REQUIRED ACTION:
Return all lines in the material below that contain "specific".

RECORDS TO PROCESS:
'''
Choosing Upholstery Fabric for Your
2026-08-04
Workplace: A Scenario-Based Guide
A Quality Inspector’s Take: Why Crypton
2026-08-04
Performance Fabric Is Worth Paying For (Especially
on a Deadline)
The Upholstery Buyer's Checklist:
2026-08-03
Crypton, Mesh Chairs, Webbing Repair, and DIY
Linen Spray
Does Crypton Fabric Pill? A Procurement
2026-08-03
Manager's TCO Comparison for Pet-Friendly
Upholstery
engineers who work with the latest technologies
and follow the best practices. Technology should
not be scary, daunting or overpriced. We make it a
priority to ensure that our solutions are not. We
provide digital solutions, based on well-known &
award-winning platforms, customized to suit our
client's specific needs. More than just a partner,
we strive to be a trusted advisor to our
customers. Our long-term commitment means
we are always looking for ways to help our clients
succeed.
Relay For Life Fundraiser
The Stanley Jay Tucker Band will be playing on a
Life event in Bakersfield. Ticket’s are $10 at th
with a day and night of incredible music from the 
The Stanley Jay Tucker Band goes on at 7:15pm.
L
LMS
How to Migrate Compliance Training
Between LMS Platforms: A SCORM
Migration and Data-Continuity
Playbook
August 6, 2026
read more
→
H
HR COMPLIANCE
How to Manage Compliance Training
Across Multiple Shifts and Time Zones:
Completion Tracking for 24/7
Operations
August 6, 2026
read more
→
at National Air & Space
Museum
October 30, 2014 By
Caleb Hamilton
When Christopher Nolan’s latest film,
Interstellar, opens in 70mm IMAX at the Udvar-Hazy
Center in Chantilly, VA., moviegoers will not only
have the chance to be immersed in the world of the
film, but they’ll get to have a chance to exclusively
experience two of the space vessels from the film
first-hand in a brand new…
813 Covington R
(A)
'''
'''
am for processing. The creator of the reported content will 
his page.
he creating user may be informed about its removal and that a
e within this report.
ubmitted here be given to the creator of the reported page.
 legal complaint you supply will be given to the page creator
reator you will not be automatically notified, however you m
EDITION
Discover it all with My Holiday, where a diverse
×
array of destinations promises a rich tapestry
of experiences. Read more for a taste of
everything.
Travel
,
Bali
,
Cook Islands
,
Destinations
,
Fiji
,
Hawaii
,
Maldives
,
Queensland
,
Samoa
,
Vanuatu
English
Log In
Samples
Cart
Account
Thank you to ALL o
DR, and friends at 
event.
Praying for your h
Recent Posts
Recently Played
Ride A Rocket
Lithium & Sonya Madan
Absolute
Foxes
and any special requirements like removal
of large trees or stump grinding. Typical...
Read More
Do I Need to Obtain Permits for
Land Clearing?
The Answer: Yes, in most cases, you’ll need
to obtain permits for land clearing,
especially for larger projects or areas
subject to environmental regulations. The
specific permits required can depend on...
'''
'''
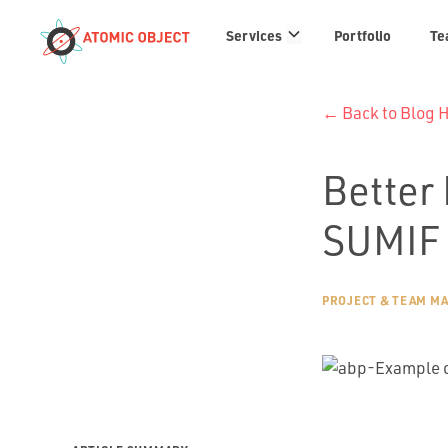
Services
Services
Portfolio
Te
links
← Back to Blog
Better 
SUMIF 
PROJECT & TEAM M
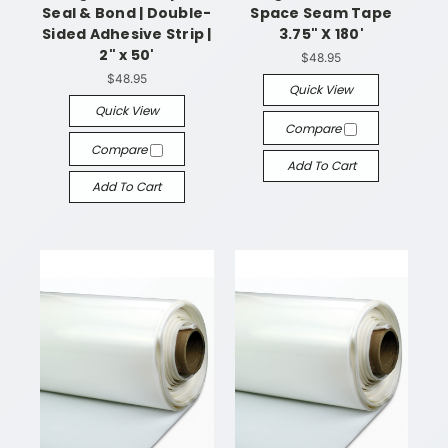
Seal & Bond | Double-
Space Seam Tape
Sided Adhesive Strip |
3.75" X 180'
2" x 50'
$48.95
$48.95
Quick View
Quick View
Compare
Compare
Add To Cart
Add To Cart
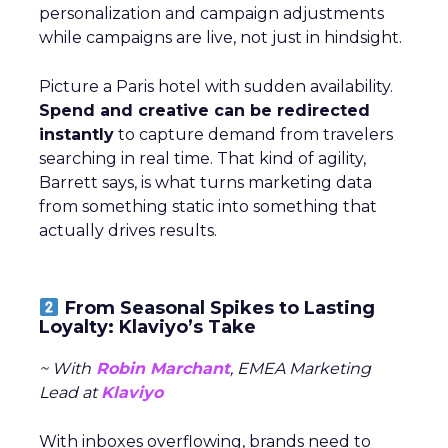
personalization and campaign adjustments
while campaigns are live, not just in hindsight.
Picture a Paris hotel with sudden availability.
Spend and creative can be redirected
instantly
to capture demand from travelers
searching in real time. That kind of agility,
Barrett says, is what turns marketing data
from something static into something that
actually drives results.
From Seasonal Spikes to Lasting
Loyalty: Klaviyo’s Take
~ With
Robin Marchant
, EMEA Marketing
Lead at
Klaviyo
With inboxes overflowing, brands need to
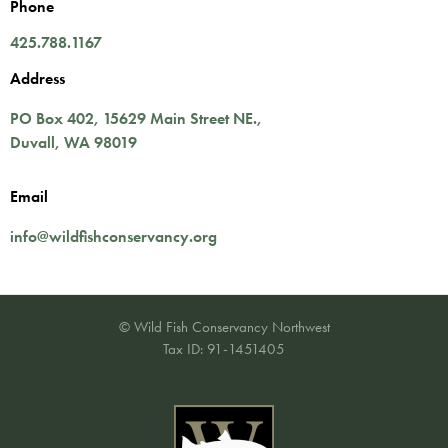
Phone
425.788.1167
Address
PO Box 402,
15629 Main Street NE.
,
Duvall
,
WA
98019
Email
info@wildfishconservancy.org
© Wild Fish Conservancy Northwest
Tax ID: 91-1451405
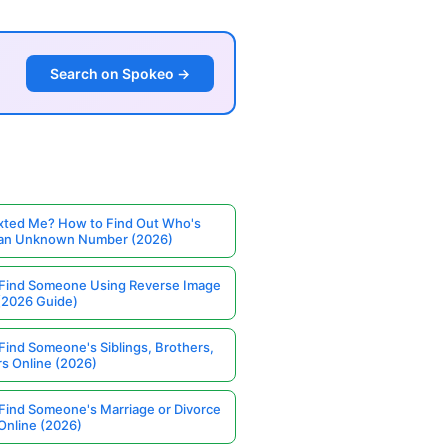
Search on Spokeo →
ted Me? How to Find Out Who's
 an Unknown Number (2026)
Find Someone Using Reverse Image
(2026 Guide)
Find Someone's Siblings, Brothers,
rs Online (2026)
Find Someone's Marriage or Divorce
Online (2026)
'''
RESULT OF THIS EXERCISE:
client's specific needs. More than just a partner,
specific permits required can depend on...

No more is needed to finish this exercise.